Exercise instructions:
Images excluded, return every record exactly as it reads.

+ + + +

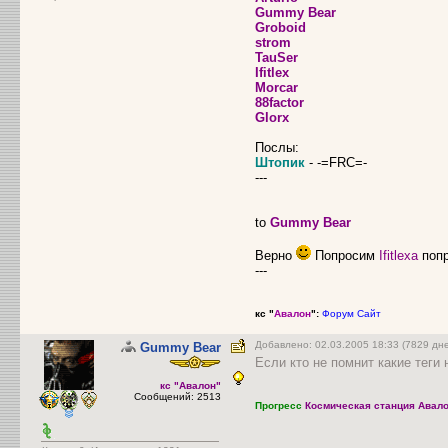
Gummy Bear
Groboid
strom
TauSer
Ifitlex
Morcar
88factor
Glorx
Послы:
Штопик
- -=FRC=-
---
to
Gummy Bear
Верно
Попросим
Ifitlexa
поп
---
кс "
Авалон
":
Форум
Сайт
Добавлено: 02.03.2005 18:33 (7829 д
Gummy Bear
Если кто не помнит какие теги
кс "Авалон"
Сообщений: 2513
Прогресс
Космическая станция Авало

+ + + +

Answer to this task:
Gummy Bear
Groboid
strom
TauSer
Ifitlex
Morcar
88factor
Glorx
Послы:
Штопик
- -=FRC=-
---
to
Gummy Bear
Верно
Попросим
Ifitlexa
поп
---
кс "
Авалон
":
Форум
Сайт
Добавлено: 02.03.2005 18:33 (7829 д
Gummy Bear
Если кто не помнит какие теги
кс "Авалон"
Сообщений: 2513
Прогресс
Космическая станция Авало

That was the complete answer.